Kate et DeMarco prirent un moment pour inspecter les lieux. DeMarco alla jeter un coup d’œil à la poubelle qui se trouvait près du bureau et aux quelques feuilles de papier qui étaient empilées dans un petit bac au bord de la table. Kate quadrilla le sol à la recherche d’un quelconque indice, avant de se retrouver juste à côté du vase contenant les plants de coton. Presque instinctivement, elle tendit la main et toucha des doigts la tête de l’une des tiges. Comme elle l’avait imaginé, les plants étaient faux mais leur douceur était extrêmement apaisante. Elle remarqua quelques tiges brisées, avant de retourner son attention vers le bureau.

Bannerman gardait une distance respectueuse, et passa de la porte d’entrée du bureau à la fenêtre, pour regarder le jardin.

Kate remarqua tout de suite que le bureau faisait face au mur. Ce n’était pas inhabituel vu que c’était le meilleur moyen de ne pas être distrait en travaillant. Mais ça voulait également dire que Karen n’avait sûrement pas vu venir le danger.

Ses soupçons se portèrent automatiquement sur le mari. La personne qui l’avait tuée était entrée dans la maison en silence et avait fait très peu de bruit.
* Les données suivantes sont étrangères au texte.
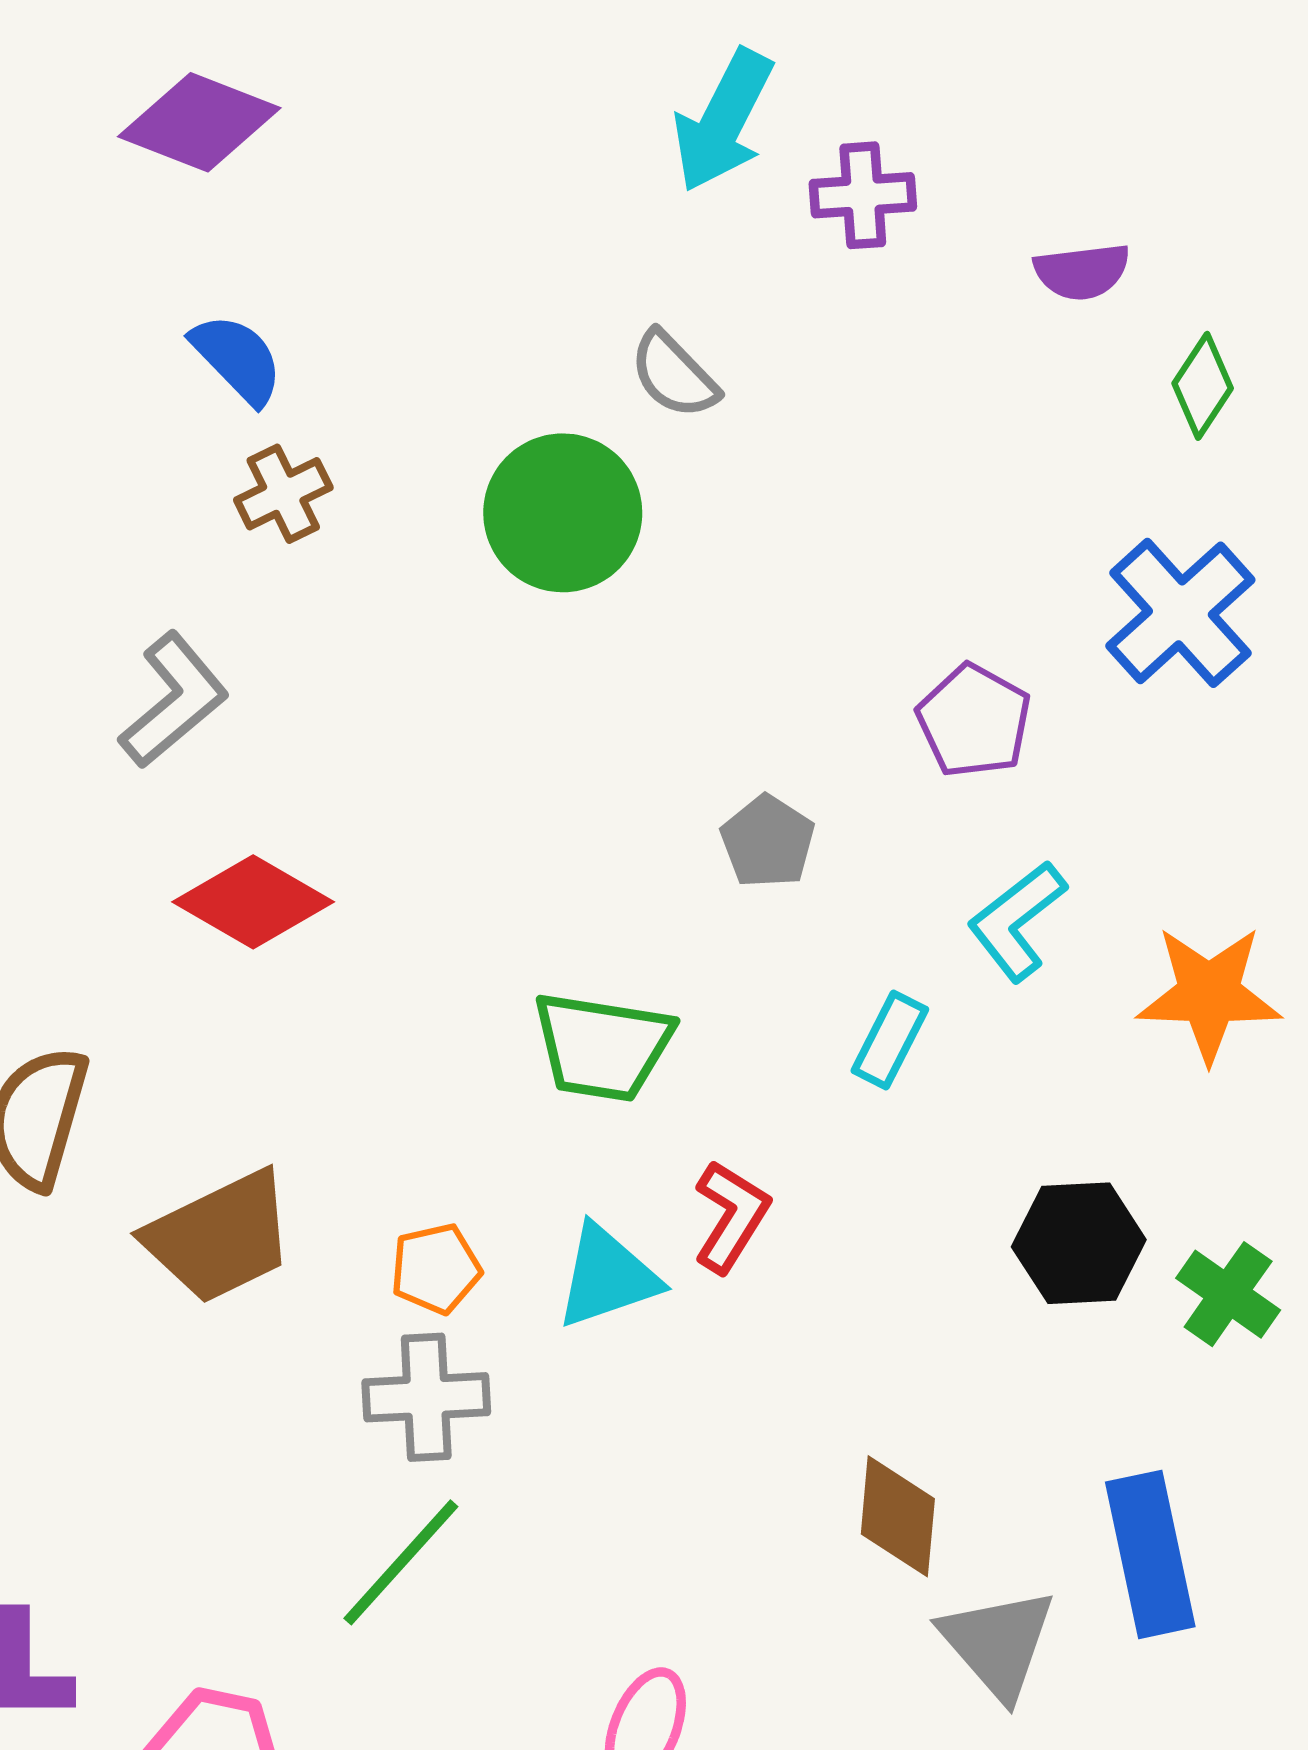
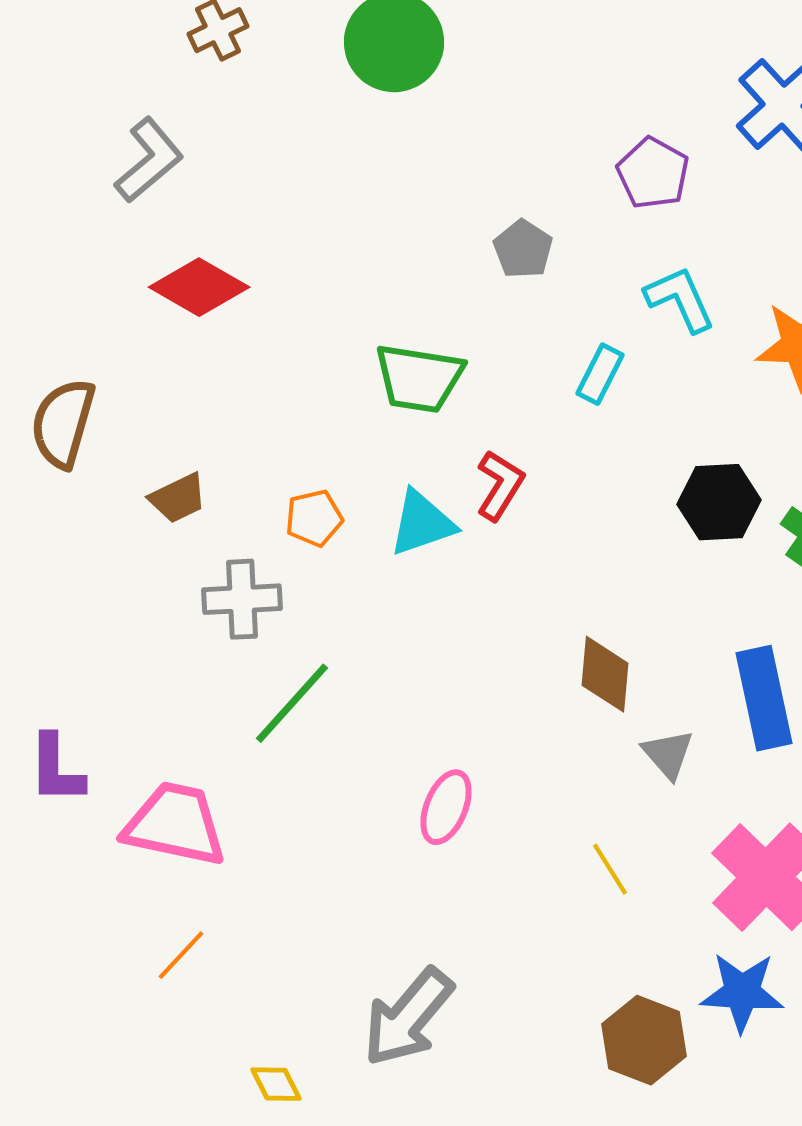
cyan L-shape: (1017, 921) -> (680, 299), turned 104
brown trapezoid: (220, 1237) -> (178, 498), size x0.6
gray cross: (426, 1397) -> (242, 599), moved
gray triangle: (998, 1643) -> (668, 754), size x0.7

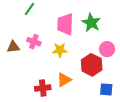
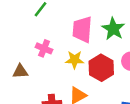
brown triangle: (13, 47) -> (20, 71), moved
red hexagon: (92, 65) -> (101, 68), moved

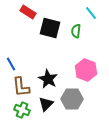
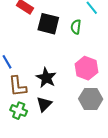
gray hexagon: (72, 99) -> (91, 99), moved

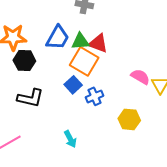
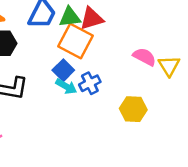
red triangle: (98, 43) -> (92, 19), turned -35
cyan arrow: (70, 139) -> (66, 86), moved, turned -30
Soit ça, soit il était déjà à l’intérieur et elle n’a rien soupçonné.

À nouveau, tous les indices pointaient en direction du mari. Mais sur base de ce qu’elles savaient, ça ne mènerait probablement à rien car le mari avait un solide alibi. Bien sûr, elle pouvait toujours le vérifier mais elle savait d’expérience qu’un alibi lié au travail était généralement plus que solide.

Kate passa ensuite dans le salon. Pour pouvoir entrer dans le bureau, il fallait passer par cette pièce. Le sol était recouvert d’un très joli tapis d’Orient. Le divan n’avait pas l’air d’être très souvent utilisé et le piano ressemblait à une antiquité – le genre de piano dont on ne jouait jamais mais qui était très beau à regarder.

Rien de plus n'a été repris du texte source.